### Task instructions
Using the records that appear below, write out exactly the lines from the one with "Muzikoterapie (1124, 366)" through the one with "jambosdonates.org (835, 560)", keeping both end lines.
Content starts
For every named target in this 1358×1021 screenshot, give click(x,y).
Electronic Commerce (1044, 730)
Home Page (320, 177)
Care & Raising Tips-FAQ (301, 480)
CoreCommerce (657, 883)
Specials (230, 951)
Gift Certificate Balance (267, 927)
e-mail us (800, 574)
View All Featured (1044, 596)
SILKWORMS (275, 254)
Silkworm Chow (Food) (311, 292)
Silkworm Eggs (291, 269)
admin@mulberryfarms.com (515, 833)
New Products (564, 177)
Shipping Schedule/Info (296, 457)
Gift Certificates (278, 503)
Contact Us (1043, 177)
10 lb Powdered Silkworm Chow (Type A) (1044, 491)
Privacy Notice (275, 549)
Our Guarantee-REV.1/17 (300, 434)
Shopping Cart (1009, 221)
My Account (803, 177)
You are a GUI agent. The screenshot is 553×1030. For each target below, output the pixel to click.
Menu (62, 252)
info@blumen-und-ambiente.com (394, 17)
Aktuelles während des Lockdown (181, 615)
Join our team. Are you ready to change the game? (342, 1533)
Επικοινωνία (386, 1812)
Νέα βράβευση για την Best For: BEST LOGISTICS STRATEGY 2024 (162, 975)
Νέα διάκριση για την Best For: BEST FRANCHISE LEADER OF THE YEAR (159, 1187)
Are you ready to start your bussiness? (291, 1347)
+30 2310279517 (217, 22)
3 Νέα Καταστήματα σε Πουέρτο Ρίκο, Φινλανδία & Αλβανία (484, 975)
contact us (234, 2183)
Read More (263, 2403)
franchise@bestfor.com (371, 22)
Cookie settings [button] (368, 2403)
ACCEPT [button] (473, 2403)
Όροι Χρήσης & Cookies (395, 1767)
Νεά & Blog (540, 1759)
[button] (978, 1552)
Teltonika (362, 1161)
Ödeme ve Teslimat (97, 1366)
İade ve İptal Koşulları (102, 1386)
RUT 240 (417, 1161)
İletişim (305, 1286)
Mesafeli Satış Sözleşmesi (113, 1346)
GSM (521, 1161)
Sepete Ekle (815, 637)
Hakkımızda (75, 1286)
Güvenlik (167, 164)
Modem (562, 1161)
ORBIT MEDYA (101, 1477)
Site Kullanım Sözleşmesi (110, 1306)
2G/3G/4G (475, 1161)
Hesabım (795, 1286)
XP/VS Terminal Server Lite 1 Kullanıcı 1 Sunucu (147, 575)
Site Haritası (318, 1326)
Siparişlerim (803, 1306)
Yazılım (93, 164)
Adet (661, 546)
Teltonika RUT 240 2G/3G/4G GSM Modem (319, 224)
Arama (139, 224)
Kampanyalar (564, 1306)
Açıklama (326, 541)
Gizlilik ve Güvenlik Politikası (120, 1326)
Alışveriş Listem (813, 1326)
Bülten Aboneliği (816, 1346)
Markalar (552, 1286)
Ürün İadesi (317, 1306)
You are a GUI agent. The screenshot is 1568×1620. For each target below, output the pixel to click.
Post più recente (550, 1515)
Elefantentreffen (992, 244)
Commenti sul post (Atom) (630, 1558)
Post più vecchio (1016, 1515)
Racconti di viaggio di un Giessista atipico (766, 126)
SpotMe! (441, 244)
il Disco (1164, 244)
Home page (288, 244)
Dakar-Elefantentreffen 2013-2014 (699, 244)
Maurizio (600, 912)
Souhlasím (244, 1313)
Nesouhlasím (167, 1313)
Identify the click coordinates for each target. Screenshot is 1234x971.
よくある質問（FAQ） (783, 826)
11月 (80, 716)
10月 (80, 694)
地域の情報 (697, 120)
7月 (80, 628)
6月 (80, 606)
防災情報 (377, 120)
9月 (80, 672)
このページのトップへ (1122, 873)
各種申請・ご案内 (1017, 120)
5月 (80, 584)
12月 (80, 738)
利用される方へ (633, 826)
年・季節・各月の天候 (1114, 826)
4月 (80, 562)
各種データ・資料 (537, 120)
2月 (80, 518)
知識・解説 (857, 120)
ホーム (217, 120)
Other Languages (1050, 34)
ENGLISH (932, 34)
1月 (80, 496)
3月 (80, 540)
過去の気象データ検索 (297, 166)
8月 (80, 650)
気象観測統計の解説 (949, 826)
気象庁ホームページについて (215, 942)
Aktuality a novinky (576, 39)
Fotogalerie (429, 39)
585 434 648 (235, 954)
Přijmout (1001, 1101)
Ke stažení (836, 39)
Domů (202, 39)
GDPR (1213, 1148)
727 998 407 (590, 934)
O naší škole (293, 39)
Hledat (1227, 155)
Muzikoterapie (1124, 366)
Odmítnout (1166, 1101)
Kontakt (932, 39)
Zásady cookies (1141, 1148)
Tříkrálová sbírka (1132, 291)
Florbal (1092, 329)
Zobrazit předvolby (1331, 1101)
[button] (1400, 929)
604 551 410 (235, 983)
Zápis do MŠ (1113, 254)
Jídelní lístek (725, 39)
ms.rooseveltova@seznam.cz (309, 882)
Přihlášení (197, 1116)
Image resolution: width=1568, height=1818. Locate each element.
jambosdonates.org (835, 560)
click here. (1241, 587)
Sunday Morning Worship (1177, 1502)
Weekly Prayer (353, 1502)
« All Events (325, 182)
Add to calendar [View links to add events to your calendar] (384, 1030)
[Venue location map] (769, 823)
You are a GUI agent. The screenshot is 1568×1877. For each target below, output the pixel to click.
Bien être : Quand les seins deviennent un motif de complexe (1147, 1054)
Content ends
### Completed exercise
Muzikoterapie (1124, 366)
Odmítnout (1166, 1101)
Kontakt (932, 39)
Zásady cookies (1141, 1148)
Tříkrálová sbírka (1132, 291)
Florbal (1092, 329)
Zobrazit předvolby (1331, 1101)
[button] (1400, 929)
604 551 410 (235, 983)
Zápis do MŠ (1113, 254)
Jídelní lístek (725, 39)
ms.rooseveltova@seznam.cz (309, 882)
Přihlášení (197, 1116)
Image resolution: width=1568, height=1818. Locate each element.
jambosdonates.org (835, 560)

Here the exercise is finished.